(Saved data entries)
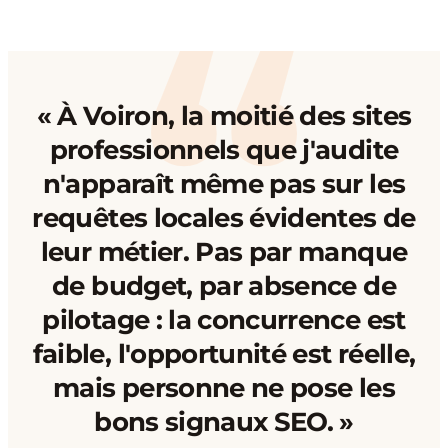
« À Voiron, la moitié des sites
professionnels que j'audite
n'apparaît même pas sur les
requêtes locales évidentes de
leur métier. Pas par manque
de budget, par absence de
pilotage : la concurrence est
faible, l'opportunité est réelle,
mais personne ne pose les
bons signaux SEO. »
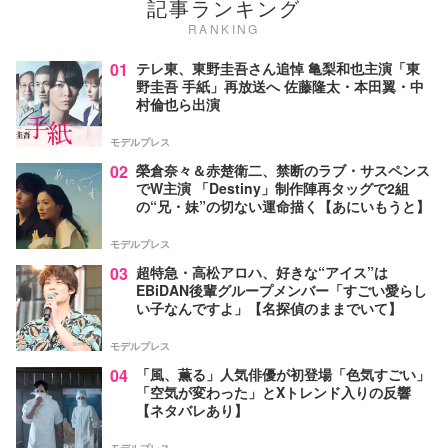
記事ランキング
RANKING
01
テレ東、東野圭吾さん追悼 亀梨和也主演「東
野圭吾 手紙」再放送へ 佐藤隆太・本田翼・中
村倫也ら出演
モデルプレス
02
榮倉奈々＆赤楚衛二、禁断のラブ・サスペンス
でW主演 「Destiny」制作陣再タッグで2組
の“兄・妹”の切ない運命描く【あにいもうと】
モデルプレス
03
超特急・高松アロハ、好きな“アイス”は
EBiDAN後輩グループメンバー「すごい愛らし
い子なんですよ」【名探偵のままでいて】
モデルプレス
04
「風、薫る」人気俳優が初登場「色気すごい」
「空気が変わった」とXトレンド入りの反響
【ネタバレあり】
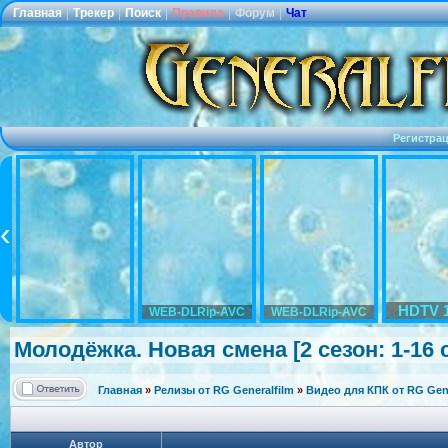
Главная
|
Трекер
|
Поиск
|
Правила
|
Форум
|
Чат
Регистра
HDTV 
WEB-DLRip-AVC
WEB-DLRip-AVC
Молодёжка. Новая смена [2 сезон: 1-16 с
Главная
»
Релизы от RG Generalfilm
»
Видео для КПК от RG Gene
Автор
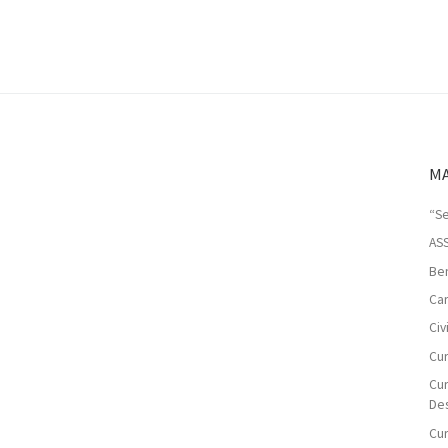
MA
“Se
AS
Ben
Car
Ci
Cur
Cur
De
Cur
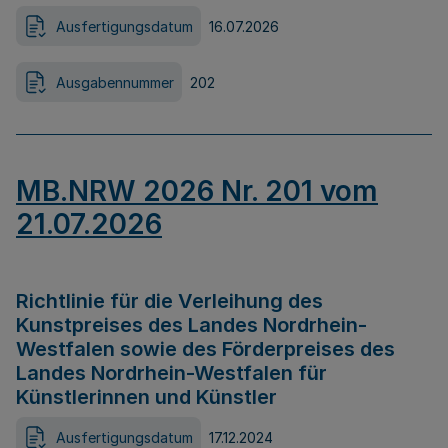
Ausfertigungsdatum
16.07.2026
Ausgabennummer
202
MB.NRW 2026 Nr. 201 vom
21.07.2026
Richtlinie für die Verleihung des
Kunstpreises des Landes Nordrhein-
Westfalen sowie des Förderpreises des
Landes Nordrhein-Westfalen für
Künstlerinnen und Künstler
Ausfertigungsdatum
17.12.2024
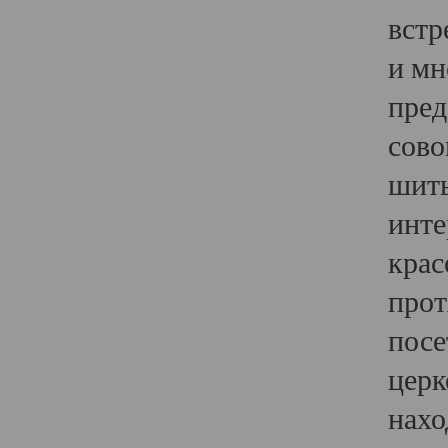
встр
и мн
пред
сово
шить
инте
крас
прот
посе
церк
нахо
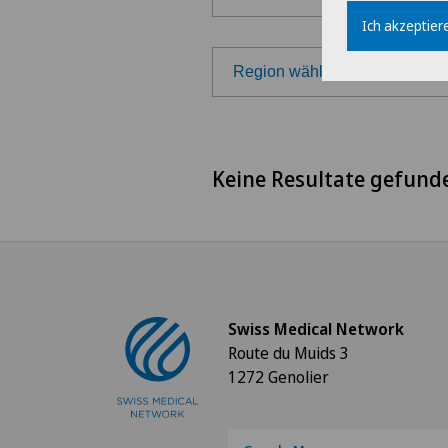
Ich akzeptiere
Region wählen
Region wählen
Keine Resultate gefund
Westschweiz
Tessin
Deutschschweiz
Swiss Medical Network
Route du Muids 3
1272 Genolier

--

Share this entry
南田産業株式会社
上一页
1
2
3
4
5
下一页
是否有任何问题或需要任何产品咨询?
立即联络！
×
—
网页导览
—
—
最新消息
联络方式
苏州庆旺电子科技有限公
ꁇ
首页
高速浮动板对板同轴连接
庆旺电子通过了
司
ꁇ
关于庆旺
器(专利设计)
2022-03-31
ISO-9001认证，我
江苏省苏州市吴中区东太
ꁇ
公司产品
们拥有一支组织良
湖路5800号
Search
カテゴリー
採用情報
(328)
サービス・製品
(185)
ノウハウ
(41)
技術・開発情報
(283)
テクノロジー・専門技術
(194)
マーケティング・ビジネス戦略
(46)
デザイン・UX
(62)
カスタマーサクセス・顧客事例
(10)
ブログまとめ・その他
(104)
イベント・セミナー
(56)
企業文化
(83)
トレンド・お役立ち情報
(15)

...

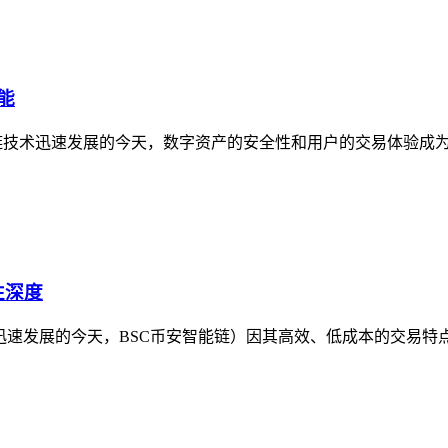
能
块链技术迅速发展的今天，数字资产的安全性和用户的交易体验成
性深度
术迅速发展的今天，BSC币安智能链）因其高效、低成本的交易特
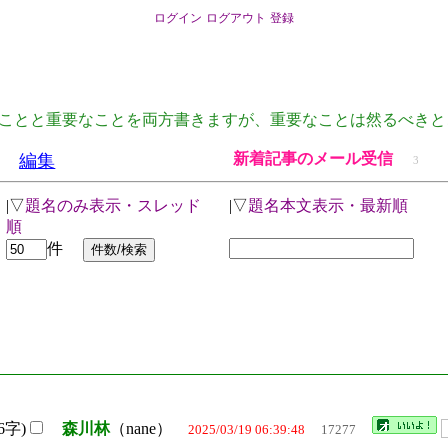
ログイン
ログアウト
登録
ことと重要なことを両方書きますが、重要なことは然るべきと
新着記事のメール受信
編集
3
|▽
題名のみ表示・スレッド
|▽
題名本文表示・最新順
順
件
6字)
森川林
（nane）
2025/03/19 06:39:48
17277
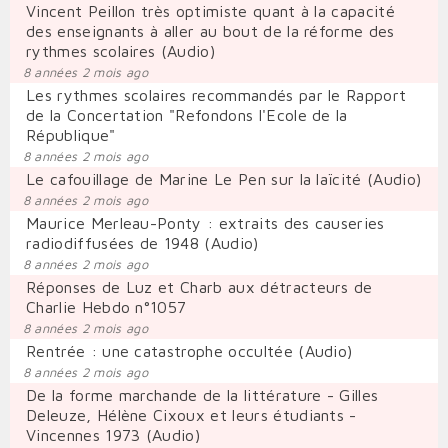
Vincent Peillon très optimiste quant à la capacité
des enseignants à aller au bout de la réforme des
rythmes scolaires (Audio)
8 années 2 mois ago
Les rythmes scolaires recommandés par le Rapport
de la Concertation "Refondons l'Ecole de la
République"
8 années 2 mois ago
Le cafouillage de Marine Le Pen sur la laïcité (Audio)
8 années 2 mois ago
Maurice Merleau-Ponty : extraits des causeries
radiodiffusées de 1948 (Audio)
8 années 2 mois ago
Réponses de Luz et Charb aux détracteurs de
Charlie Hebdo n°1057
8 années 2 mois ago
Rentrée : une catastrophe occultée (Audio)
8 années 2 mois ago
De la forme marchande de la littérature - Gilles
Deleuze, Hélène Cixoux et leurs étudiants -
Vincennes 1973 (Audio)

WHAT THE TASK ASKS
Your answer must be the exact lines from the records above, from the one containing "moitié des sites" through the one containing "1272 Genolier", both included, with every picture left out.

RESPONSE BELOW
« À Voiron, la moitié des sites
professionnels que j'audite
n'apparaît même pas sur les
requêtes locales évidentes de
leur métier. Pas par manque
de budget, par absence de
pilotage : la concurrence est
faible, l'opportunité est réelle,
mais personne ne pose les
bons signaux SEO. »
記事ランキング
RANKING
01
テレ東、東野圭吾さん追悼 亀梨和也主演「東
野圭吾 手紙」再放送へ 佐藤隆太・本田翼・中
村倫也ら出演
モデルプレス
02
榮倉奈々＆赤楚衛二、禁断のラブ・サスペンス
でW主演 「Destiny」制作陣再タッグで2組
の“兄・妹”の切ない運命描く【あにいもうと】
モデルプレス
03
超特急・高松アロハ、好きな“アイス”は
EBiDAN後輩グループメンバー「すごい愛らし
い子なんですよ」【名探偵のままでいて】
モデルプレス
04
「風、薫る」人気俳優が初登場「色気すごい」
「空気が変わった」とXトレンド入りの反響
【ネタバレあり】
Главная
|
Трекер
|
Поиск
|
Правила
|
Форум
|
Чат
Регистра
HDTV 
WEB-DLRip-AVC
WEB-DLRip-AVC
Молодёжка. Новая смена [2 сезон: 1-16 с
Главная
»
Релизы от RG Generalfilm
»
Видео для КПК от RG Gene
Автор
MA
“Se
AS
Ben
Car
Ci
Cur
Cur
De
Cur
Ausfertigungsdatum
16.07.2026
Ausgabennummer
202
MB.NRW 2026 Nr. 201 vom
21.07.2026
Richtlinie für die Verleihung des
Kunstpreises des Landes Nordrhein-
Westfalen sowie des Förderpreises des
Landes Nordrhein-Westfalen für
Künstlerinnen und Künstler
Ausfertigungsdatum
17.12.2024
встр
и мн
пред
сово
шить
инте
крас
прот
посе
церк
нахо
Ich akzeptiere
Region wählen
Region wählen
Keine Resultate gefund
Westschweiz
Tessin
Deutschschweiz
Swiss Medical Network
Route du Muids 3
1272 Genolier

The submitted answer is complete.